49

Possible Duplicate:
Alternatives to Splunk?

This has been discussed, but it has been several months, so it may be time to revisit it:

Earlier discussion RE Splunk alternatives

For the record, Splunk rocks. But the pricing is simply beyond what we can consider (When I spoke with Splunk today, the cost for a system to index 5gb/day of data is over $30,000.)

That is more than we spend on SQL Server (by a large multiple), more than we spend on a rack of servers (by a multiple), etc. etc.

The splunk sales team is correct (that for $30K we get more value and functionality than if we spend the same building our own system), but it doesn't matter. The splunk cost is simply too high (by a multiple).

Soooooo, we are looking around!

Is anyone out there building a splunk like system?

Our basic need:

  • Able to listen for syslog messages on multiple udp ports
  • Able to index the incoming data in an async way
  • Some kind of search engine
  • Some kind of UI
  • An API to the search engine (to embed in our console)
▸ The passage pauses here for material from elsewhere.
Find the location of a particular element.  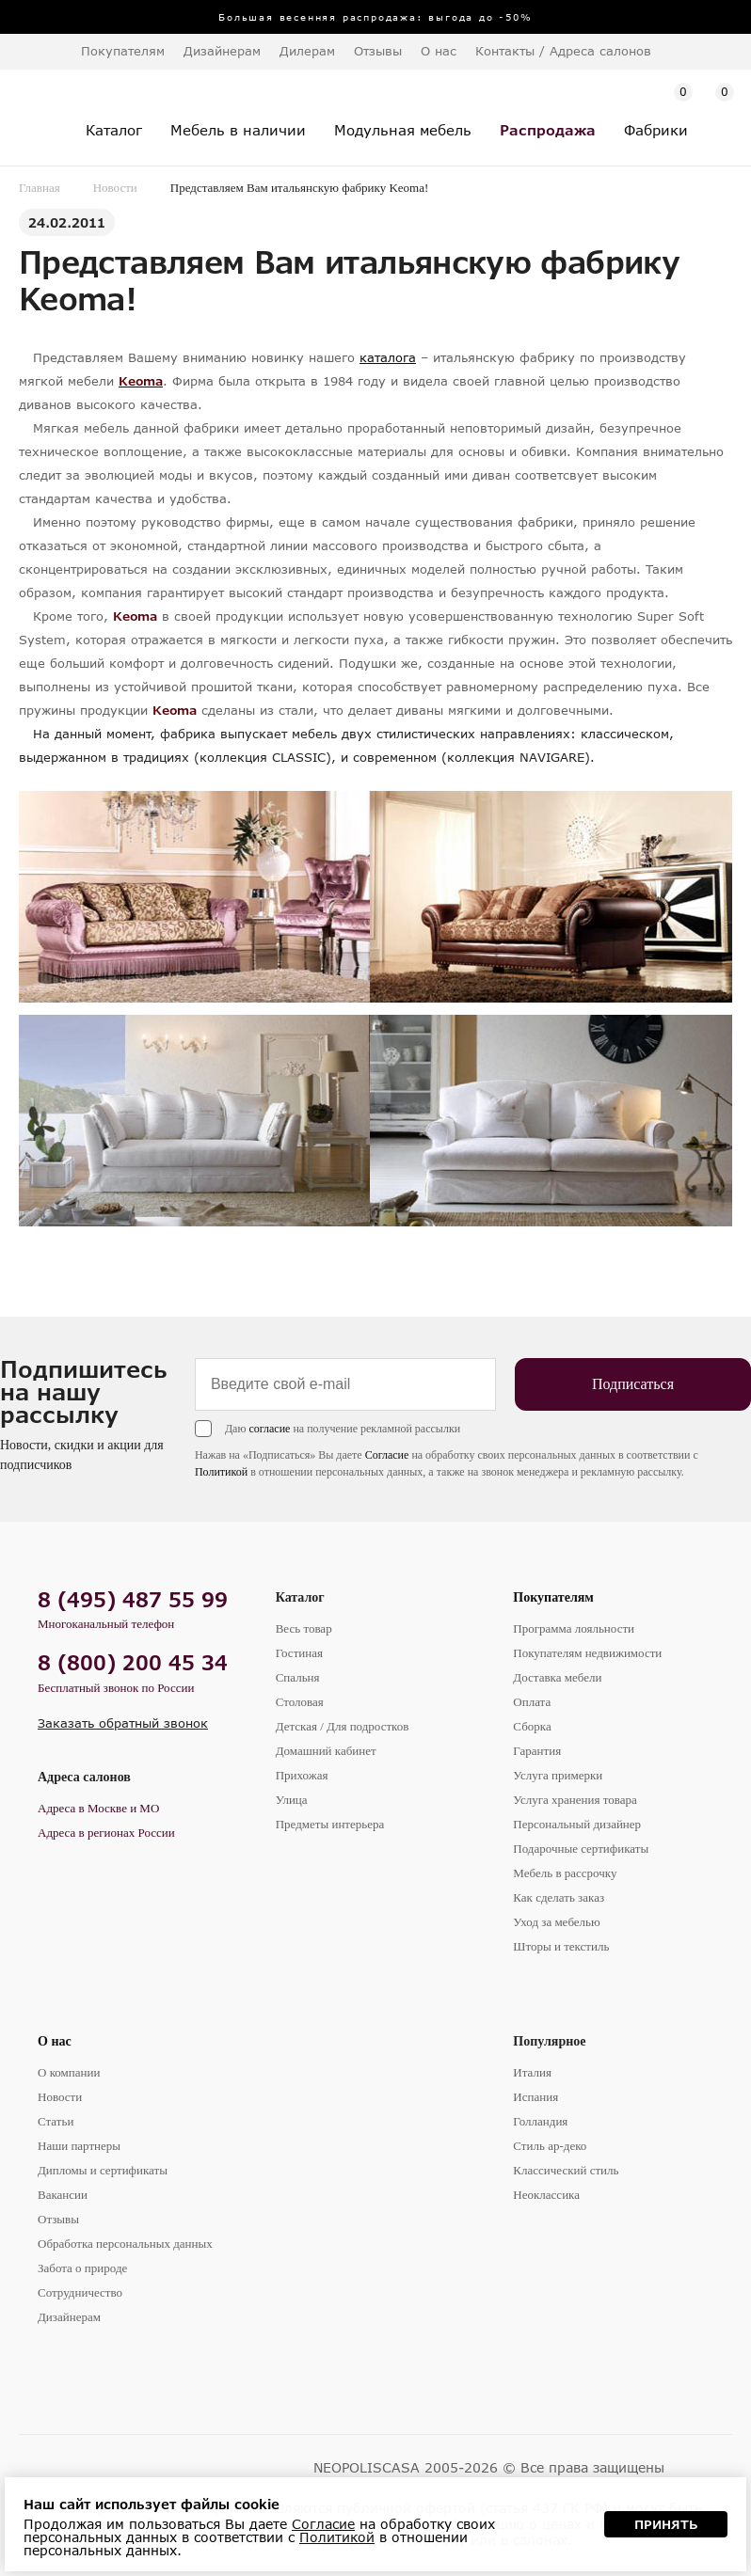

Главная is located at coordinates (39, 188).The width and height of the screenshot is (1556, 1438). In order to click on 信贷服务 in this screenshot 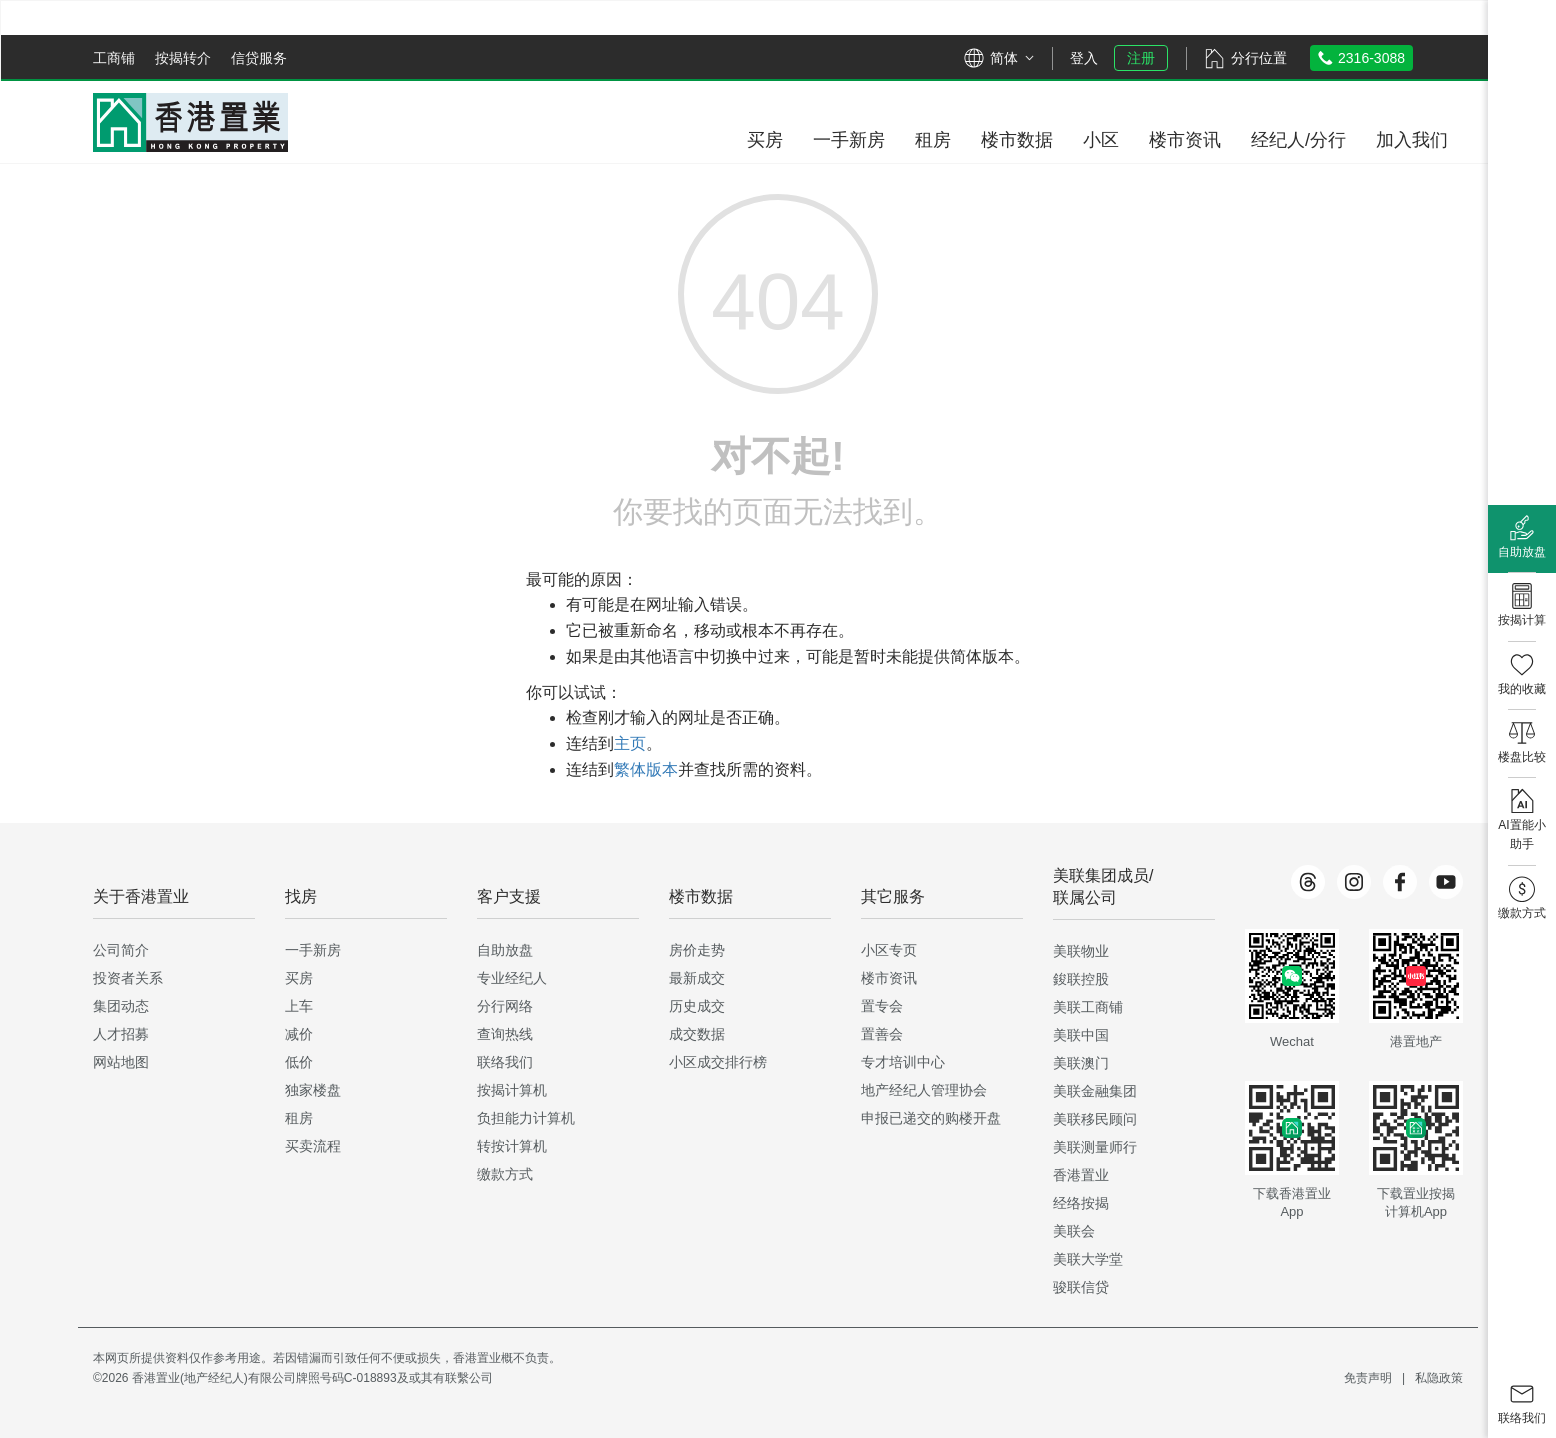, I will do `click(259, 58)`.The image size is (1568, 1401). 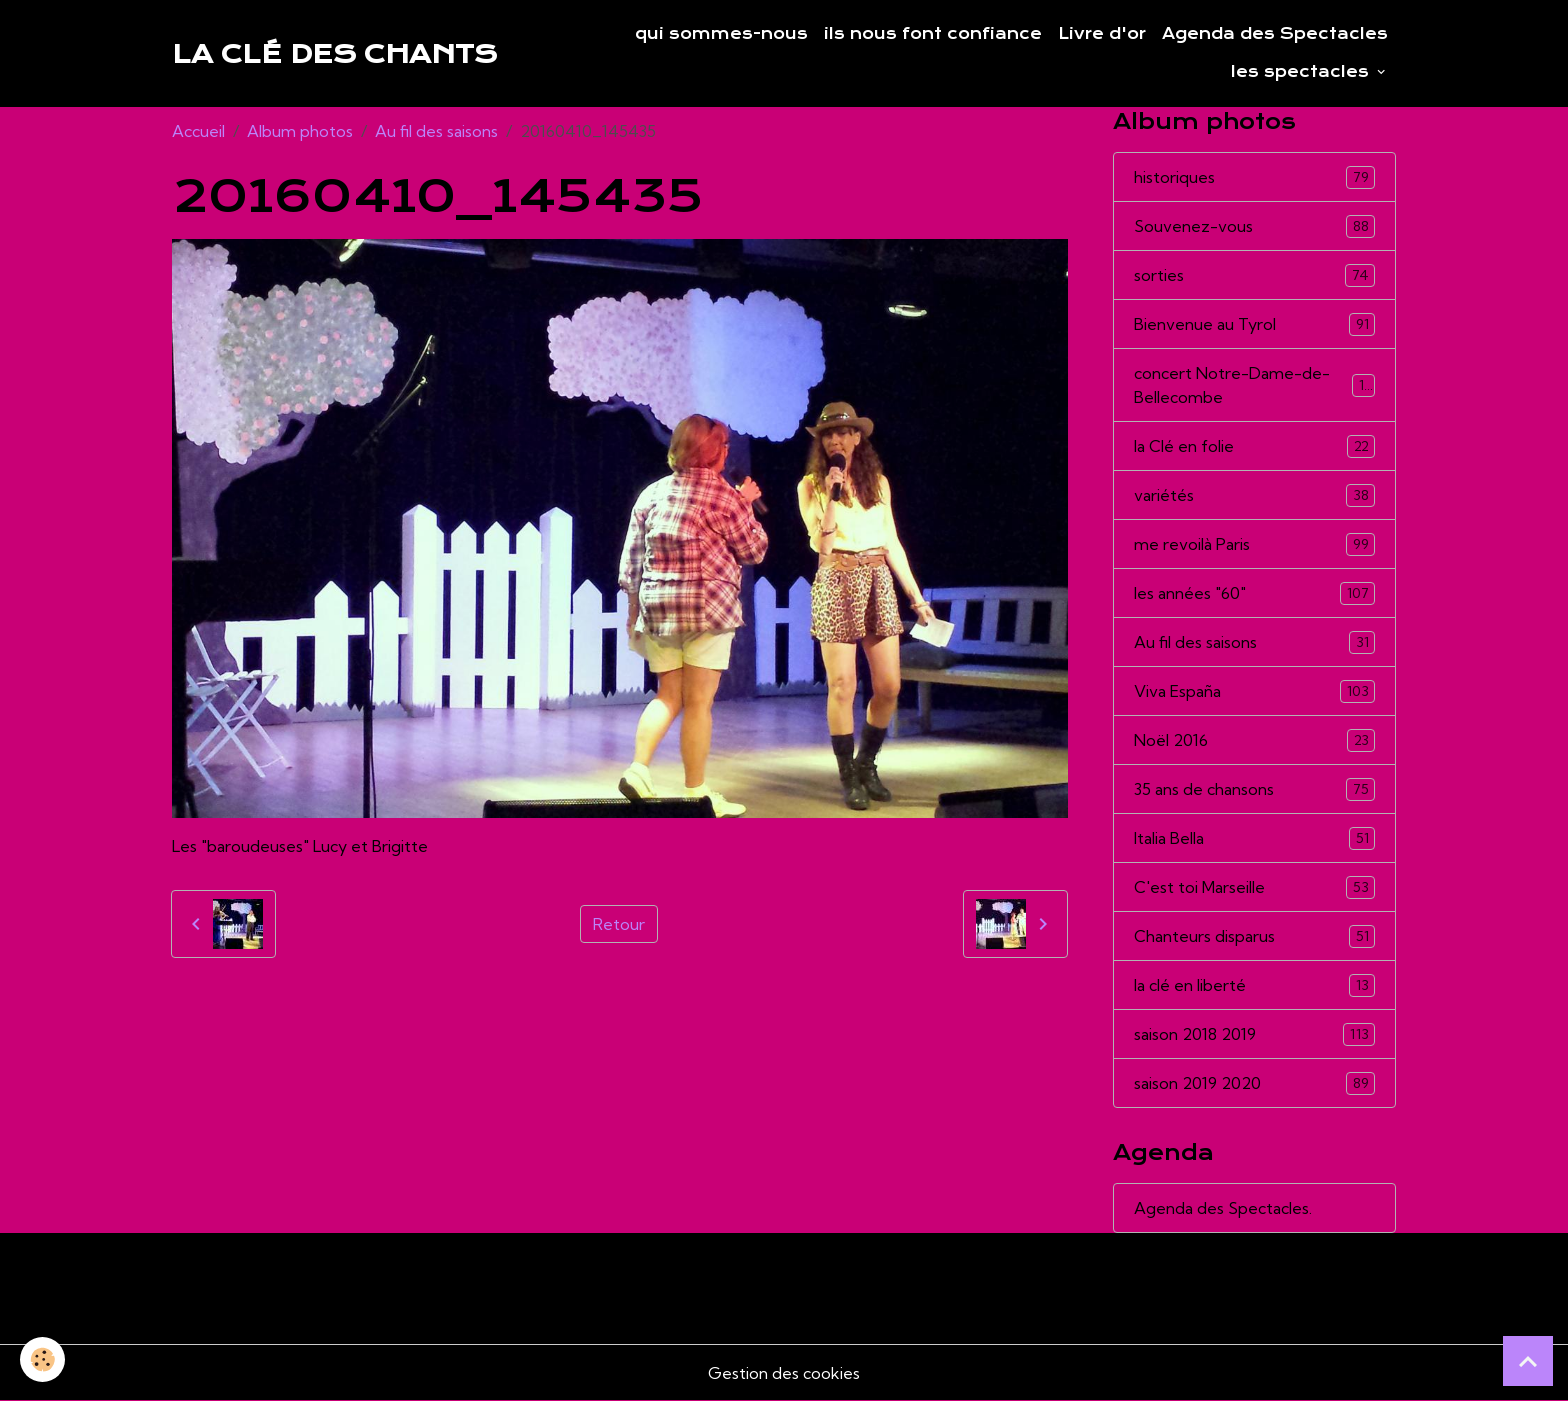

We currently need to index 3-5gb/day, but need to be able to scale to 10gb/day or more. We do not need a lot of history (30 days is fine).

We use Windows 2008 and 2003 servers.

Thanks for your thoughts!

UPDATE: We spent two weeks researching commercial and open source options. Our conclusion: Write our own (we are a software company... we know how to write things). We built a great system built on mongodb and .NET that gives us the functions we needed from MongoDB in about one engineering week. We have now completed our implementation. We use two Mongodb servers (master and slave), and are able to log and index any amount of log data (5gb/day, 15gb/day, etc), limited only by disk space.

UPDATE TO THE UPDATE (December, 2012): We continue to use our mongodb solution, and it works great! If we were building it today, we would strongly consider building it on top of elasticsearch.

OBSERVATIONS: This space needs a solid solution that is $1000-3000 flat rate. The licensing models used by the commercial firms are based on a "milk the data center ops guys" models. That is their right (of course!), but it leaves a HUGE space open for someone to come in underneath them. My guess is that in another year or two there will be a good open source solution that will be really usable.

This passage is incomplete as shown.